Signals of Disproportional Recording – Seriously?
I have read with great interest a paper recently published in Drug Safety journal (Zhou X, Douglas IJ, Shen R, Bate A. Signal Detection for Recently Approved Products: Adapting and Evaluating Self-Controlled Case Series Method Using a US Claims and UK Electronic Medical Records Database. Drug Saf. https://doi.org/10.1007/s40264-017-0626-y). As always, I read with attention all papers authored by Andrew Bate and his team.
Something in the paper that called my attention was the concept of “Signals of Disproportional Recording (SDRs)“. I read it first in the abstract, and my first thought was that it was an error, and the authors were actually referring to Signals of Disproportionate Reporting (SDRs). Signals of disproportionate reporting are understood as statistical associations between medicinal products and adverse events i.e. drug-event pairs. When a SDR is identified for a medicinal product, this adverse event is reported relatively more frequently in association with this medicinal product than with other medicinal products (Practical Aspects of Signal Detection in Pharmacovigilance : Report of CIOMS Working Group VIII. CIOMS, Geneva, 2010).
Of course, it was not a mistake. The Analysis Methods section of the paper explains it clearly:
Incidence rate ratios (IRRs) are calculated by comparing the rate of events in a given post-exposure period (risk period) with the rate of events in unexposed periods absent of the exposure (all other observed times). In a signal screening framework, statistical uncertainty is examined based on the 95% confidence interval (CI) of the IRR estimates. Specifically, when the lower bound of the 95% CI of the IRR estimate is > 1, this is considered a positive finding and is a Signal of Disproportional Recording (SDR) analogous to SDRs in spontaneous reporting, which are findings of potential interest that have not undergone clinical review to be considered signals of suspected causality.
But I wanted to know more about this new concept. Who was the first one to use it on a scientific communication? I did a little research and found one reference for the same concept: A. Bate. Tuning Epidemiological Study Design Methods for Exploratory Data Analysis in Real World Data. Abstract presented in 15th ISOP Annual Meeting “Cubism in Pharmacovigilance” Prague, Czech Republic 27-30 October, 2015.
So, it is clear that the concept of signal of disproportional recording has been first used by Andrew Bate. The concept is brilliant. The finding of an adverse event-drug pair in an electronic health record happens because someone recorded it, independently of whether or not is was also reported.
Even though secondary use of electronic healthcare records (EHR) and insurance claims data for hypothesis testing has occurred for many decades, signal detection activities to identify potential drug safety issues has historically focused primarily on spontaneous reports. But there is an increasing interest on using EHR for signal detection in pharmacovigilance. Electronic health records exhibit special characteristics (longitudinal nature, partially unstructured data) that is requiring to adapt old analytics to this new framework, and even create new methods and concepts (Zorych I, Madigan D, Ryan P, Bates A. Disproportionality methods for pharmacovigilance in longitudinal observational databases.
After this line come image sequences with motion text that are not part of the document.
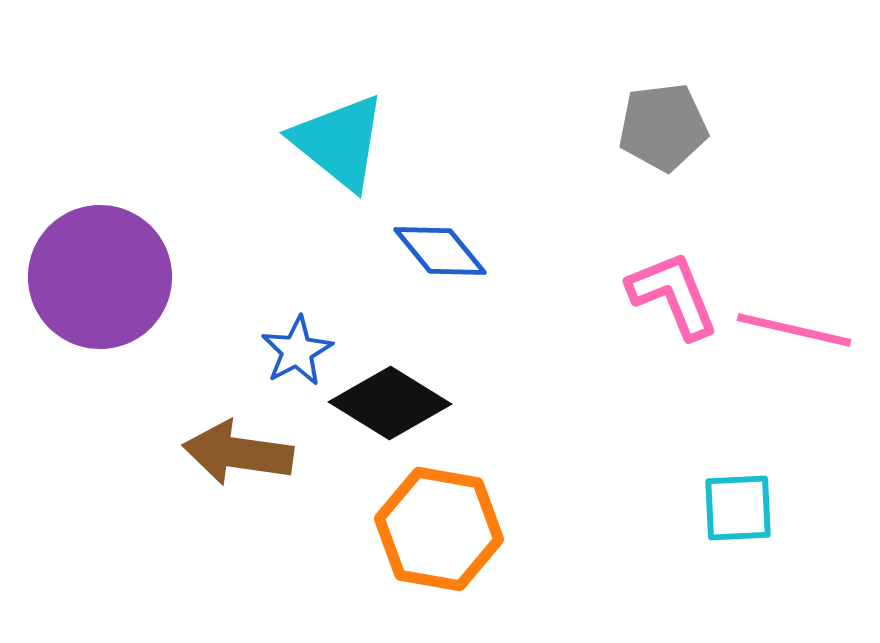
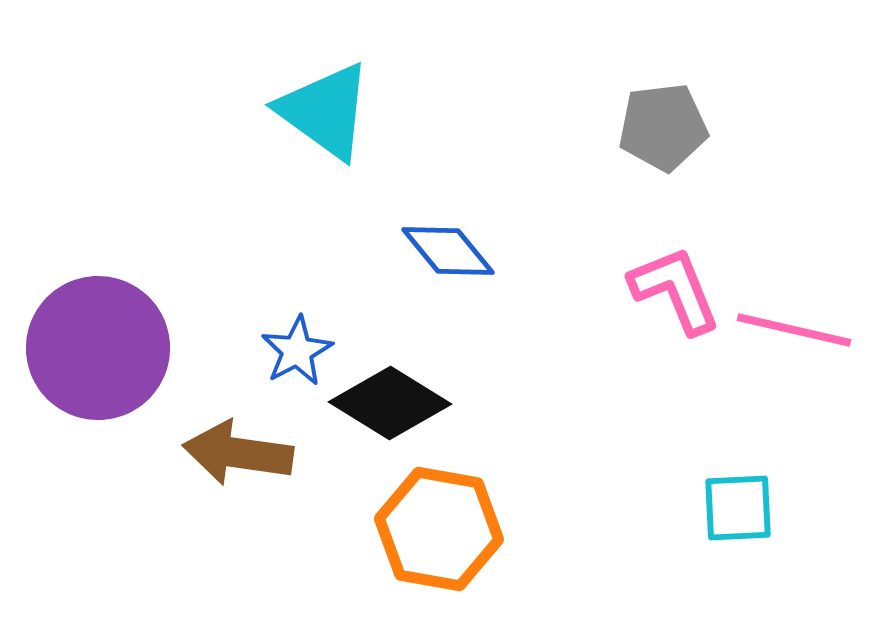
cyan triangle: moved 14 px left, 31 px up; rotated 3 degrees counterclockwise
blue diamond: moved 8 px right
purple circle: moved 2 px left, 71 px down
pink L-shape: moved 2 px right, 5 px up
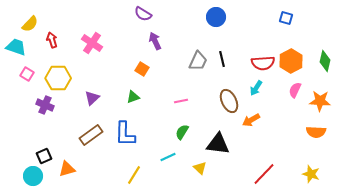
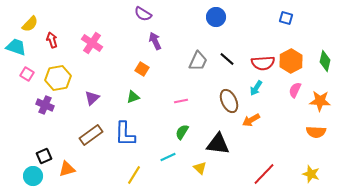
black line: moved 5 px right; rotated 35 degrees counterclockwise
yellow hexagon: rotated 10 degrees counterclockwise
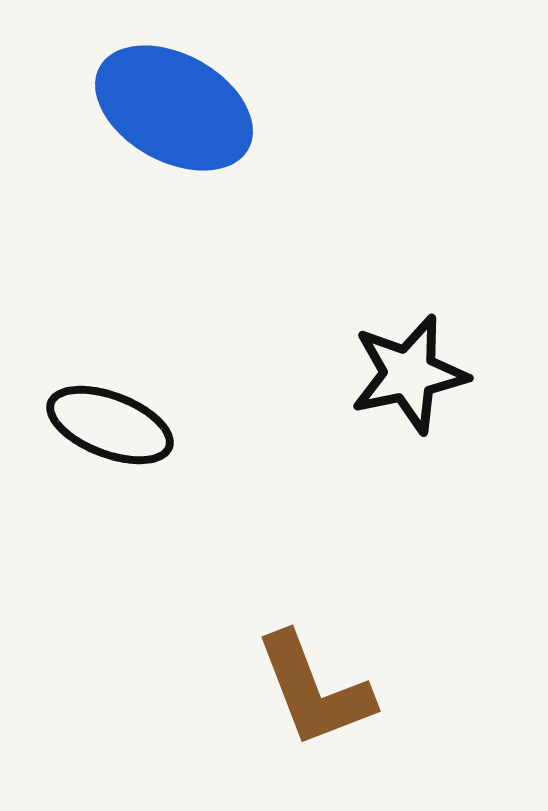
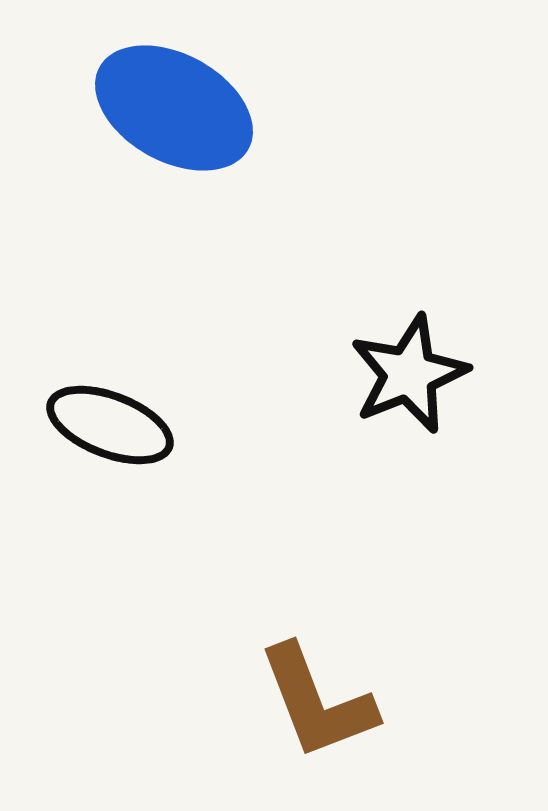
black star: rotated 10 degrees counterclockwise
brown L-shape: moved 3 px right, 12 px down
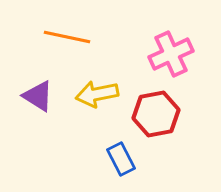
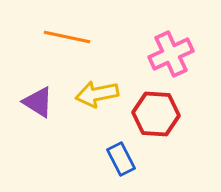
purple triangle: moved 6 px down
red hexagon: rotated 15 degrees clockwise
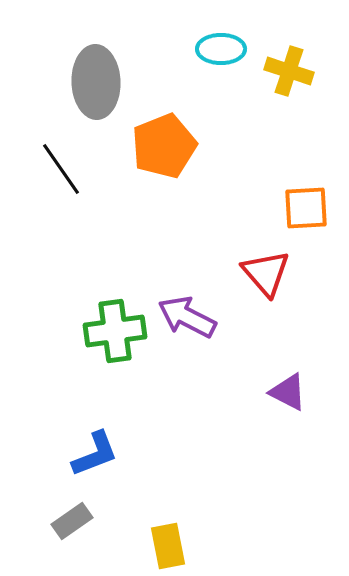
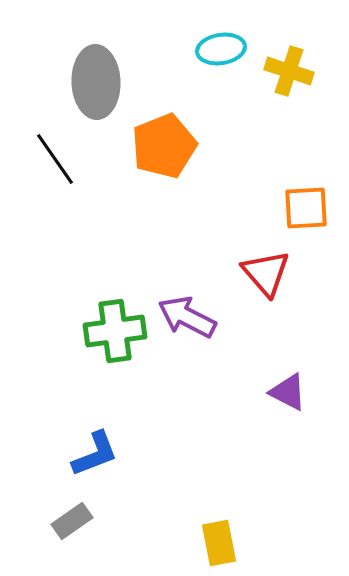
cyan ellipse: rotated 9 degrees counterclockwise
black line: moved 6 px left, 10 px up
yellow rectangle: moved 51 px right, 3 px up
Stat Methods Med Res 2013; 22(1):39-56). That is, the analytic techniques used for the analysis of drug-event (or drug-outcome) pairs in spontaneous reporting of adverse events, are not directly applicable to EHR and claims data. Creative thinking and new research are welcome in this area.
The paper is interesting, not only for using “disproportional recording”, which is anecdotal. It explores how to adapt and evaluate the self-controlled case series method and its use in claims and electronic medical records databases, for the challenging aspect of signal detection in the framework of recently approved products. You will find an interesting discussion on the appropriate risk period selection method, which may be different in drug safety signal detection, than in formal hypothesis-testing studies.
The authors conclude that self-controlled case series method may be useful for safety signal detection in EHRs, and that early identification of previously unknown safety signals may be possible shortly after a new product is launched. Performance of this method varies by the nature of both exposure and event pair and their anticipated association.